TASK INSTRUCTIONS:
Everything in the listing should be transcribed exactly, apart from the pictures.
#####
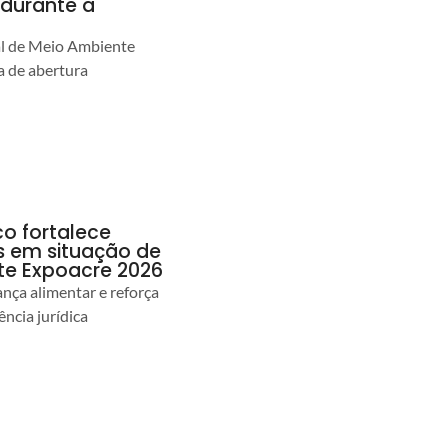
durante a
al de Meio Ambiente
 de abertura
co fortalece
as em situação de
te Expoacre 2026
ança alimentar e reforça
ência jurídica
#####
ANSWER AREA:
durante a
al de Meio Ambiente
 de abertura
co fortalece
as em situação de
te Expoacre 2026
ança alimentar e reforça
ência jurídica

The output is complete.